Growing problem of top green tea
HANGZHOU: "Have you had your tea today?" has become a popular greeting among citizens in this city.
"It is the best time in the year to enjoy fresh green tea," said Hu Rongan, 70, a retired doctor in Hangzhou, capital of East China's Zhejiang Province.
Now, offering a cup of fresh green tea to guests is considered a warm welcome by every family, Hu said.
But all is not well in the world of tea. There is a growing lack of professional tea farmers, with more and more young people unwilling to get involved in the industry.
Tea lovers like Doctor Hu need their support. "The fresh, fragrant and light rejuvenating green tea makes me feel energized at the start of the day," he said.
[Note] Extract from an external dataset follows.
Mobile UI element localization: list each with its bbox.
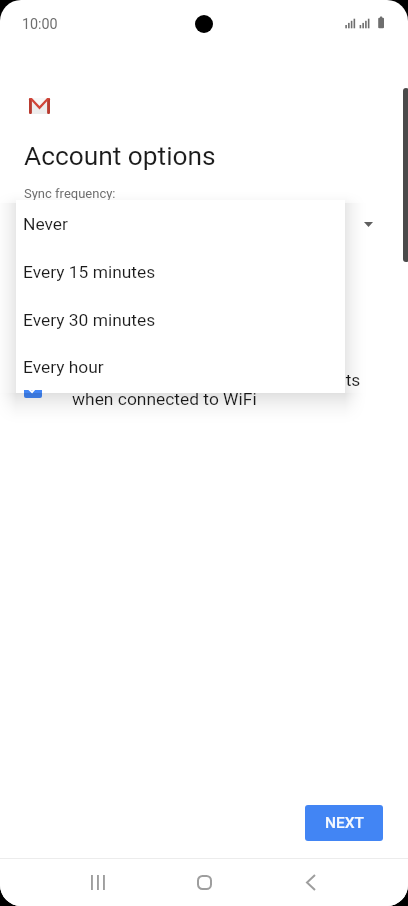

Drinking tea is part of his life.
Every afternoon, he meets and chats over a steaming cup of tea with his friends in tea houses.
"I cannot imagine a single day without tea," said Hu.
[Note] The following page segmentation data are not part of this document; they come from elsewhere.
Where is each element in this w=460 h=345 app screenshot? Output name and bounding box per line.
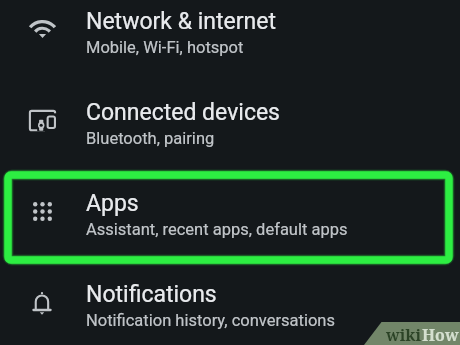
button[interactable]: Notifications: [0, 260, 460, 345]
staticText: Network & internet: [86, 8, 276, 35]
staticText: Mobile, Wi-Fi, hotspot: [86, 38, 244, 57]
staticText: Apps: [86, 190, 139, 217]
button[interactable]: Network & internet: [0, 0, 460, 78]
staticText: Notification history, conversations: [86, 311, 335, 330]
button[interactable]: Connected devices: [0, 78, 460, 169]
button[interactable]: Apps: [0, 169, 460, 260]
staticText: Bluetooth, pairing: [86, 129, 215, 148]
staticText: Connected devices: [86, 99, 280, 126]
staticText: How: [422, 324, 459, 345]
staticText: wiki: [386, 324, 422, 345]
staticText: Assistant, recent apps, default apps: [86, 220, 348, 239]
staticText: Notifications: [86, 281, 217, 308]
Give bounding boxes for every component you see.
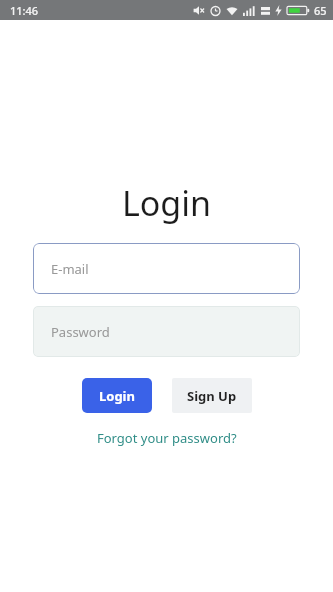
- staticText: 65: [314, 3, 327, 18]
- staticText: Password: [51, 323, 110, 341]
- button[interactable]: Password: [33, 306, 300, 357]
- staticText: Login: [0, 180, 333, 226]
- button[interactable]: Sign Up: [172, 378, 252, 413]
- staticText: Forgot your password?: [97, 429, 237, 447]
- button[interactable]: Forgot your password?: [91, 426, 243, 450]
- staticText: Login: [99, 387, 135, 405]
- button[interactable]: Login: [82, 378, 152, 413]
- staticText: E-mail: [51, 260, 89, 278]
- staticText: 11:46: [10, 3, 39, 18]
- staticText: Sign Up: [187, 387, 237, 405]
- button[interactable]: E-mail: [33, 243, 300, 294]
"Tea is the pride of Hangzhou citizens as most local people are tea drinkers," said Hu.
Hu is not alone in the city famous for Longjing green tea (Dragon Well green tea), China's top green tea.
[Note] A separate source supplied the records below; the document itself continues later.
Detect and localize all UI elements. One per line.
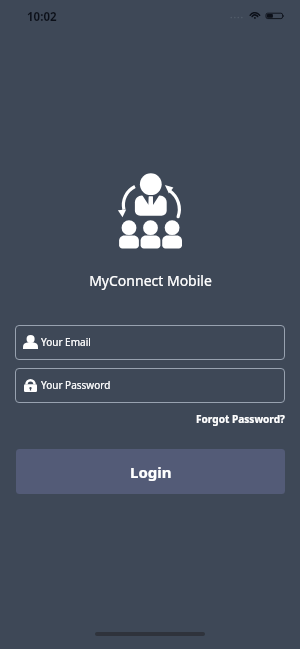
staticText: Your Password — [41, 378, 111, 392]
button[interactable]: Login — [16, 449, 285, 494]
button[interactable]: Forgot Password? — [192, 410, 289, 428]
staticText: Login — [130, 462, 172, 482]
staticText: MyConnect Mobile — [89, 271, 212, 290]
staticText: Your Email — [41, 335, 91, 349]
button[interactable]: Your Email — [15, 325, 285, 360]
staticText: Forgot Password? — [196, 412, 285, 426]
staticText: 10:02 — [27, 9, 57, 25]
button[interactable]: Your Password — [15, 368, 285, 403]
About 48.15 per cent of Hangzhou citizens are tea addicts while only 9 per cent do not drink tea daily, according to a survey conducted in 2002.
Recently, Hangzhou was honoured as the country's tea metropolis by 10 authoritative tea organizations including the China Tea Academy, the China International Tea Culture Research Association, and the National Tea Quality Supervision and Inspection Centre.
Chen Zongmao, honorary president of the China Tea Academy, said Hangzhou boasts not only Longjing tea but also has a long history of tea growing, and a deep-rooted tea culture.
Hangzhou-based companies including the Wahaha Group and Dingjin Group already have half of the market share of bottled tea in China.
The total output value of tea in Hangzhou reached 1 billion yuan (US$120 million) in 2004, accounting for 8 per cent of the country's total output value, according to official statistics.
Last month top-quality Longjing tea was sold for a startling price in an auction in Hangzhou. About 100 grams went for 145,600 yuan (US$17,470).
The tea was evaluated by experts as the best Longjing tea because it was picked from 12 trees designated for Emperor Qianlong during the Qing Dynasty (1644-1911) and processed by champion tea farmers.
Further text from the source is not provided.